··· Recorded data ···

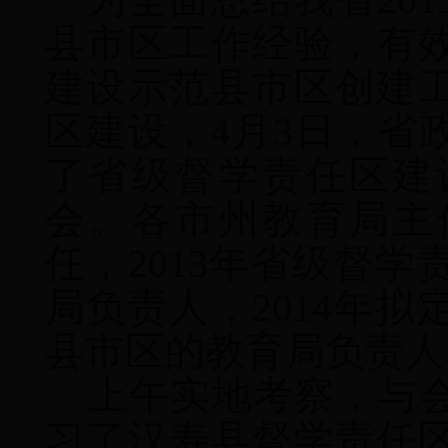
县市区工作经验，有
建设示范县市区创建
区建设，
4
月
3
日，省
了省级督学责任区建
会。各市州教育局主
任，
2013
年省级督学
局负责人，
2014
年拟
县市区的教育局负责人
上午实地考察，与
习了汉寿县督学责任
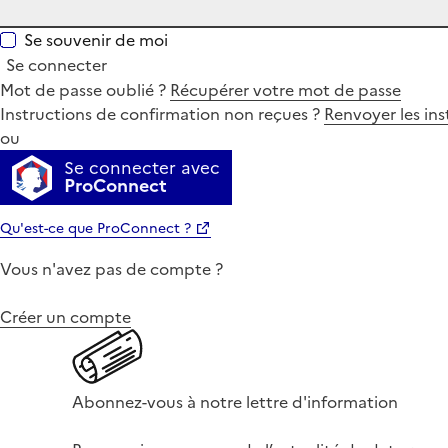
Se souvenir de moi
Se connecter
Mot de passe oublié ?
Récupérer votre mot de passe
Instructions de confirmation non reçues ?
Renvoyer les ins
ou
Se connecter avec
ProConnect
Qu'est-ce que ProConnect ?
Vous n'avez pas de compte ?
Créer un compte
Abonnez-vous à notre lettre d'information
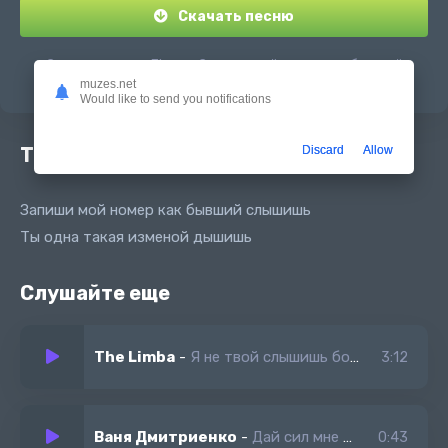
Скачать песню
Скачать песню Flexx - Запиши мой номер как бывший
слышишь в mp3 или слушать онлайн бесплатно
muzes.net
Would like to send you notifications
Текст песни
Discard
Allow
Запиши мой номер как бывший слышишь
Ты одна такая изменой дышишь
Слушайте еще
The Limba
-
Я не твой слышишь больше я не твой
3:12
Ваня Дмитриенко
-
Дай сил мне остаться маленьким ребенком в тишине
0:43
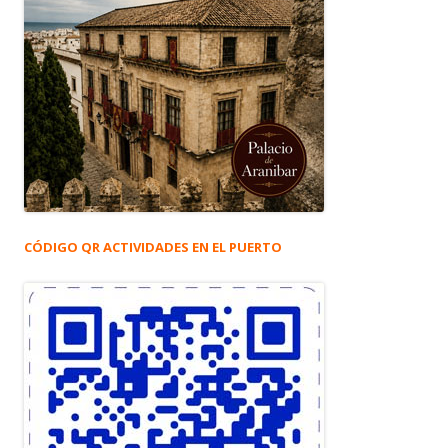
CÓDIGO QR ACTIVIDADES EN EL PUERTO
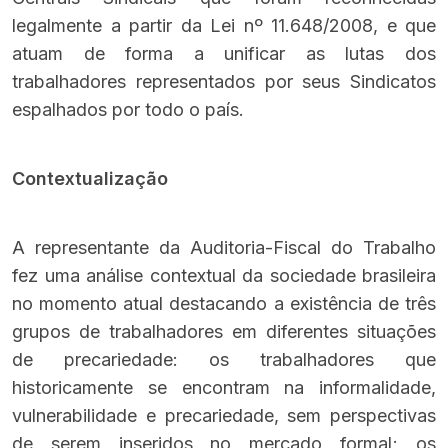
legalmente a partir da Lei nº 11.648/2008, e que
atuam de forma a unificar as lutas dos
trabalhadores representados por seus Sindicatos
espalhados por todo o país.
Contextualização
A representante da Auditoria-Fiscal do Trabalho
fez uma análise contextual da sociedade brasileira
no momento atual destacando a existência de três
grupos de trabalhadores em diferentes situações
de precariedade: os trabalhadores que
historicamente se encontram na informalidade,
vulnerabilidade e precariedade, sem perspectivas
de serem inseridos no mercado formal; os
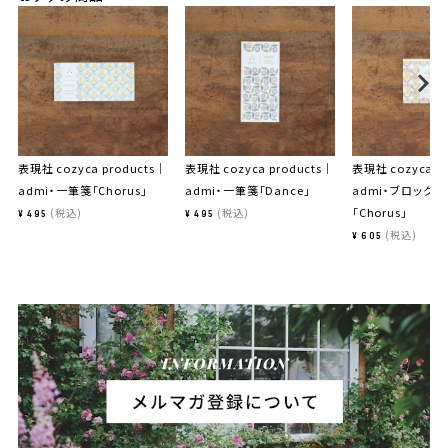
表現社 cozyca products｜
表現社 cozyca products｜
表現社 cozyca p
admi・一筆箋「Chorus」
admi・一筆箋「Dance」
admi・ブロックメ
「Chorus」
税込
税込
¥
495
¥
495
税込
¥
605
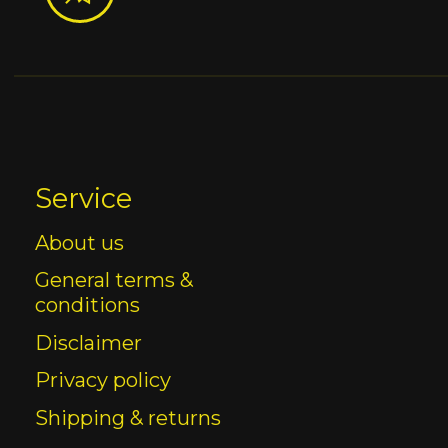
Service
About us
General terms &
conditions
Disclaimer
Privacy policy
Shipping & returns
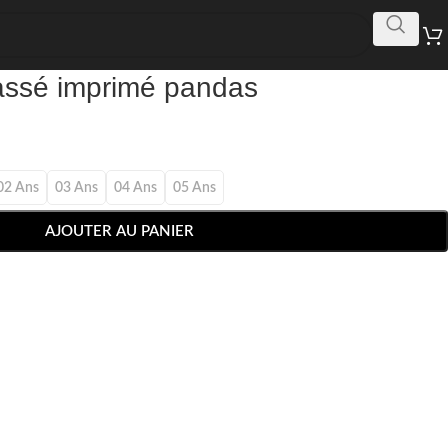
assé imprimé pandas
02 Ans
03 Ans
04 Ans
05 Ans
AJOUTER AU PANIER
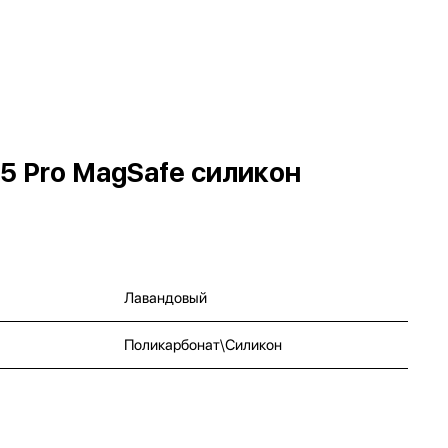
5 Pro MagSafe силикон
Лавандовый
Поликарбонат\Силикон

···

_Required work_:
Please give the data again in full, exactly as written, but without any images.

_Answer for this exercise_:
县市区工作经验，有
建设示范县市区创建
区建设，
4
月
3
日，省
了省级督学责任区建
会。各市州教育局主
任，
2013
年省级督学
局负责人，
2014
年拟
县市区的教育局负责人
上午实地考察，与
习了汉寿县督学责任
Se souvenir de moi
Se connecter
Mot de passe oublié ?
Récupérer votre mot de passe
Instructions de confirmation non reçues ?
Renvoyer les ins
ou
Se connecter avec
ProConnect
Qu'est-ce que ProConnect ?
Vous n'avez pas de compte ?
Créer un compte
Abonnez-vous à notre lettre d'information
Скачать песню
Скачать песню Flexx - Запиши мой номер как бывший
слышишь в mp3 или слушать онлайн бесплатно
muzes.net
Would like to send you notifications
Текст песни
Discard
Allow
Запиши мой номер как бывший слышишь
Ты одна такая изменой дышишь
Слушайте еще
The Limba
-
Я не твой слышишь больше я не твой
3:12
Ваня Дмитриенко
-
Дай сил мне остаться маленьким ребенком в тишине
0:43
CÓDIGO QR ACTIVIDADES EN EL PUERTO
legalmente a partir da Lei nº 11.648/2008, e que
atuam de forma a unificar as lutas dos
trabalhadores representados por seus Sindicatos
espalhados por todo o país.
Contextualização
A representante da Auditoria-Fiscal do Trabalho
fez uma análise contextual da sociedade brasileira
no momento atual destacando a existência de três
grupos de trabalhadores em diferentes situações
de precariedade: os trabalhadores que
historicamente se encontram na informalidade,
vulnerabilidade e precariedade, sem perspectivas
de serem inseridos no mercado formal; os
表現社 cozyca products｜
表現社 cozyca products｜
表現社 cozyca p
admi・一筆箋「Chorus」
admi・一筆箋「Dance」
admi・ブロックメ
「Chorus」
税込
税込
¥
495
¥
495
税込
¥
605
Service
About us
General terms &
conditions
Disclaimer
Privacy policy
Shipping & returns
assé imprimé pandas
02 Ans
03 Ans
04 Ans
05 Ans
AJOUTER AU PANIER
5 Pro MagSafe силикон
Лавандовый
Поликарбонат\Силикон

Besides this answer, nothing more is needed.